» WORK REQUIRED:
Below are entries. Copy exactly the lines running from the line that holds "Тестеры духов (72, 489)" to the line that holds "Тестеры ОАЭ (69, 440)", with both ends included.

» Dataset entries:
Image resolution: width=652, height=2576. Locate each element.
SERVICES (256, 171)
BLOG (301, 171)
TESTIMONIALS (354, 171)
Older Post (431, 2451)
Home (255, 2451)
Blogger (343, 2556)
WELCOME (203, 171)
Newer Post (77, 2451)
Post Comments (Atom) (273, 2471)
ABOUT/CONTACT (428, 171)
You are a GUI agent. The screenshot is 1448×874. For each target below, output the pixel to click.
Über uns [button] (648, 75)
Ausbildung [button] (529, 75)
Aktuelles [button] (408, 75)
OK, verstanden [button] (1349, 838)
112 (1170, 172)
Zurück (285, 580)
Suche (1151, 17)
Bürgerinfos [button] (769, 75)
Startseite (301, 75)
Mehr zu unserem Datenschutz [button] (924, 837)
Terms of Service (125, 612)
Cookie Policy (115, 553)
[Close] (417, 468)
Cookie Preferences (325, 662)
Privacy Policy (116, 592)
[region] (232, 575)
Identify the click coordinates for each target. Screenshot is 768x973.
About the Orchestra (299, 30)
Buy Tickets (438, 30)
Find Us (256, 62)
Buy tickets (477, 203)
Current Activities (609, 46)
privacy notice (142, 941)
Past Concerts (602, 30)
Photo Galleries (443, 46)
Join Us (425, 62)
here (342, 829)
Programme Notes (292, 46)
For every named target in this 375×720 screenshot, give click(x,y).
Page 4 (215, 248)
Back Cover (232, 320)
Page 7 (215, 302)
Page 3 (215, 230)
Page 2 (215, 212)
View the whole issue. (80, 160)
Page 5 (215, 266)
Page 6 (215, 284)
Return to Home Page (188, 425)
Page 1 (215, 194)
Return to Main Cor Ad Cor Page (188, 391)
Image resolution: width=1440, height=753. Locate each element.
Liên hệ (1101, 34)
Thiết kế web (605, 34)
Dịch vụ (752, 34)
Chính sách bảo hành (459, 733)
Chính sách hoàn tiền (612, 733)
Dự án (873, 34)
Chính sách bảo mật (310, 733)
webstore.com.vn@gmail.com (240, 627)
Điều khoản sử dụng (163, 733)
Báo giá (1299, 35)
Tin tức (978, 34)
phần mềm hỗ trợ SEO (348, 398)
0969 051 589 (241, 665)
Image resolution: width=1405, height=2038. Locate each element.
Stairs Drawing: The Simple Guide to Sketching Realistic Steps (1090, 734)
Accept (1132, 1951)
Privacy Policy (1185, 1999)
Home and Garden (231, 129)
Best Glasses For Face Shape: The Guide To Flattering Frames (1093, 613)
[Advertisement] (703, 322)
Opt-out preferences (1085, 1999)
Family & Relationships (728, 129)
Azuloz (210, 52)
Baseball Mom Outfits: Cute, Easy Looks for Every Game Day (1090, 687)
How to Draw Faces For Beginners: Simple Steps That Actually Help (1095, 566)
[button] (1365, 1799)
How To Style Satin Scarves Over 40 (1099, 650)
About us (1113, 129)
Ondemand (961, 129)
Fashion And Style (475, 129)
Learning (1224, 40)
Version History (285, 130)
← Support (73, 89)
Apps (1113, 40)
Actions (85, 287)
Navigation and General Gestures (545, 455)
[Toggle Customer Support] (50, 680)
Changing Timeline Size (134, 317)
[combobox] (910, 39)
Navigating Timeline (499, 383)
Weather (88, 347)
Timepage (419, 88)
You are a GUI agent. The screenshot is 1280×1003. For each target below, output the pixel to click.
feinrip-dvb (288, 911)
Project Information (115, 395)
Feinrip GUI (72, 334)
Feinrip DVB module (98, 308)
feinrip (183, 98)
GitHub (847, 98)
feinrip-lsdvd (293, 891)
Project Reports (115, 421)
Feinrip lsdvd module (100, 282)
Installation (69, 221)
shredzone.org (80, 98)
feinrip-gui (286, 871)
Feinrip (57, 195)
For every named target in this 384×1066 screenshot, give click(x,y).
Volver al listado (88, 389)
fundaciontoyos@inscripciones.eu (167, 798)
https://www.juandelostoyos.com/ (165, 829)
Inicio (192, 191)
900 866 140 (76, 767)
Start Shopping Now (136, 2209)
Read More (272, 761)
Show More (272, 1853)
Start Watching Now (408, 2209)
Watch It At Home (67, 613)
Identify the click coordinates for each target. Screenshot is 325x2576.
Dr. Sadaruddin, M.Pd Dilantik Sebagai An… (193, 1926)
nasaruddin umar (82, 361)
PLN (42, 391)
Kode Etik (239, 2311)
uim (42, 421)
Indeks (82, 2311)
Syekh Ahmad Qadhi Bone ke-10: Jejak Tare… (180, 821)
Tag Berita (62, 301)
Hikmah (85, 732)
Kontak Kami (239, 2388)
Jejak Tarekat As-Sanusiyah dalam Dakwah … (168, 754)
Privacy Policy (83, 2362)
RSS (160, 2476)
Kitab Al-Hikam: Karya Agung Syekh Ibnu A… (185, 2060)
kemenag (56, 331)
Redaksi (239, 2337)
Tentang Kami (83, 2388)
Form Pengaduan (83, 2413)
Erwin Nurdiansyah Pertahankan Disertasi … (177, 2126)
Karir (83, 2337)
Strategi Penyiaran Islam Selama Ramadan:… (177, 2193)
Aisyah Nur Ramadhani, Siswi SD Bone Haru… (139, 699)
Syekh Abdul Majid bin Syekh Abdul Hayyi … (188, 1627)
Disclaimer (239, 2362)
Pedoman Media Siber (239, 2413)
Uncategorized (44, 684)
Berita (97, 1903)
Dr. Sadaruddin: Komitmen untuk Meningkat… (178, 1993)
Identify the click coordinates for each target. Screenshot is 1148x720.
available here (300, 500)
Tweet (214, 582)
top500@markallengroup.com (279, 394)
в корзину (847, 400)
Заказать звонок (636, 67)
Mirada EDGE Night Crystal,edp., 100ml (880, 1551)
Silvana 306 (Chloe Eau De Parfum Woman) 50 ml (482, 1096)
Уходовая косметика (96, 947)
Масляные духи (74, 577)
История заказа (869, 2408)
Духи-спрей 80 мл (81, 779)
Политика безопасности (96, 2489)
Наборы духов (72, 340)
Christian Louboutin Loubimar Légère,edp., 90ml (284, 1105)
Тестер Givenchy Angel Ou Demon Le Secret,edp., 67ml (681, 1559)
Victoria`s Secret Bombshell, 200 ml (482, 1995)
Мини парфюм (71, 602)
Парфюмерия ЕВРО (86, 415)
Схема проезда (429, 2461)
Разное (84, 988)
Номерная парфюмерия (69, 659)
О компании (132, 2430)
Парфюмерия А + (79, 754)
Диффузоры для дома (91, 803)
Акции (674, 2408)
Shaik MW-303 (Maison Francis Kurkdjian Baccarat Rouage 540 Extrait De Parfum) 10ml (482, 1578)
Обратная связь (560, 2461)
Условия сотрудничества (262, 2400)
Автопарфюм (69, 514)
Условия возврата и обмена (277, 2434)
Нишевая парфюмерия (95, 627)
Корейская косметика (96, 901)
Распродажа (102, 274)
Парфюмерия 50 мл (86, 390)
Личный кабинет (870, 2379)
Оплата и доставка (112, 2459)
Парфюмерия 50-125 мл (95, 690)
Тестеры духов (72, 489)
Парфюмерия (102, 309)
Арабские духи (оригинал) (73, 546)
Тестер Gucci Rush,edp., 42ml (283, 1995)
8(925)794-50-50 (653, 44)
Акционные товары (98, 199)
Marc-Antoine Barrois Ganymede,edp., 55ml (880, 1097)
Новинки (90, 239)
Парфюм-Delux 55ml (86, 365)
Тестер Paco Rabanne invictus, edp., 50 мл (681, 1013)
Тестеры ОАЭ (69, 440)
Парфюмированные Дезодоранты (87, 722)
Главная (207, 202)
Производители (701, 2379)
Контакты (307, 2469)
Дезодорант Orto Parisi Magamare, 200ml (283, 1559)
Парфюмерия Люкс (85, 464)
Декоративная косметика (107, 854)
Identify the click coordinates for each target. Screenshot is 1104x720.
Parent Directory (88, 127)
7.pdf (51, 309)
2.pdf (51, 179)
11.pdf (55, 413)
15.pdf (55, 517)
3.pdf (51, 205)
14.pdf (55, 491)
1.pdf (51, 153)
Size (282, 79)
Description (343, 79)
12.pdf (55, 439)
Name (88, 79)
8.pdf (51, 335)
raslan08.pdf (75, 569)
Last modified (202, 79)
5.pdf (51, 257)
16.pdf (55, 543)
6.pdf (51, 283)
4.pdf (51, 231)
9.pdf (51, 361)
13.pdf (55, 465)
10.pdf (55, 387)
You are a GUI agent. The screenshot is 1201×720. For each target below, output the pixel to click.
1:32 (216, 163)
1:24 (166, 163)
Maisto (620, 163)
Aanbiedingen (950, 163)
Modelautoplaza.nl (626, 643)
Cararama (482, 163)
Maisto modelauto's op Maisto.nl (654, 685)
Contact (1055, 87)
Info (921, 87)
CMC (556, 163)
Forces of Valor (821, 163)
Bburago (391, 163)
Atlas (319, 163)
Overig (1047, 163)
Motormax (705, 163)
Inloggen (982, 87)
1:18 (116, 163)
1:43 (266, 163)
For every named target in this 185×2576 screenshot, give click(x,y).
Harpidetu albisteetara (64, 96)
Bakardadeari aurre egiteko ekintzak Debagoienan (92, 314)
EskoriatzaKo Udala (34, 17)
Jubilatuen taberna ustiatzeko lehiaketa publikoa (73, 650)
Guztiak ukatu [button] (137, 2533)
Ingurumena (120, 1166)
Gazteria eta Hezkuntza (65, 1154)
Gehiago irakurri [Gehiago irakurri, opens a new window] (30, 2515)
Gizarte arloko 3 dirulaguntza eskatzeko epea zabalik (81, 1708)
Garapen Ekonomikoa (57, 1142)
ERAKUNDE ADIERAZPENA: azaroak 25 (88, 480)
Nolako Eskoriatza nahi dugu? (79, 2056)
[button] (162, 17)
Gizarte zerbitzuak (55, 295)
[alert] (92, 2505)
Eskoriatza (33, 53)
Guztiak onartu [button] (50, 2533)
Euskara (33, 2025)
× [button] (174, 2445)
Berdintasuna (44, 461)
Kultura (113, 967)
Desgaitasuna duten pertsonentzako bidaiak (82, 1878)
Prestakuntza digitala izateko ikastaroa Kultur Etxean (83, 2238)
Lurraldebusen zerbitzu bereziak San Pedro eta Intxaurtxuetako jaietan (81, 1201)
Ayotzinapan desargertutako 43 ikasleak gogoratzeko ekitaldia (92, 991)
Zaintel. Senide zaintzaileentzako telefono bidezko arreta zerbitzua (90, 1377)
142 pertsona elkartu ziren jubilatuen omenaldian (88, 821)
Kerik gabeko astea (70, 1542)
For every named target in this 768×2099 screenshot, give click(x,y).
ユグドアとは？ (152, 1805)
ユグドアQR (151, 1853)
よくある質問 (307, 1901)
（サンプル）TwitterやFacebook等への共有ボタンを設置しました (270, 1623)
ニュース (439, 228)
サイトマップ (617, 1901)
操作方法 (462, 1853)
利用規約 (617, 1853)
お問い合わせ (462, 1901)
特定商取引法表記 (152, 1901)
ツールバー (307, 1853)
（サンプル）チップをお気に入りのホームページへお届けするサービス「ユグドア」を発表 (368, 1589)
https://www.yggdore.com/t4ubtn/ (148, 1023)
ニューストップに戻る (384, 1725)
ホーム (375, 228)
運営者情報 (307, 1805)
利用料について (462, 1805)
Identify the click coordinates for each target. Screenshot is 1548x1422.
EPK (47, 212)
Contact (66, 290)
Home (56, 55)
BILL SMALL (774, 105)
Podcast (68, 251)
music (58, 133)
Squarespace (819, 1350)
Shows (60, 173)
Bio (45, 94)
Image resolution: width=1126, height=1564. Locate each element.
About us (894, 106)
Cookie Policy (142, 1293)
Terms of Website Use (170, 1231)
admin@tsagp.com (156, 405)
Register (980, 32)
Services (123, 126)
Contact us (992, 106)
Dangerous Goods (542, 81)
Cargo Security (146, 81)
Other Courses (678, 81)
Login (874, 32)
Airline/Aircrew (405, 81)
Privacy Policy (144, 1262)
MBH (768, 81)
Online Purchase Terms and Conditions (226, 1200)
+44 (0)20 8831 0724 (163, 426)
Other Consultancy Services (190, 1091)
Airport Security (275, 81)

» TASK RESULT:
Тестеры духов (72, 489)
Парфюмерия (102, 309)
Арабские духи (оригинал) (73, 546)
Тестер Gucci Rush,edp., 42ml (283, 1995)
8(925)794-50-50 (653, 44)
Акционные товары (98, 199)
Marc-Antoine Barrois Ganymede,edp., 55ml (880, 1097)
Новинки (90, 239)
Парфюм-Delux 55ml (86, 365)
Тестер Paco Rabanne invictus, edp., 50 мл (681, 1013)
Тестеры ОАЭ (69, 440)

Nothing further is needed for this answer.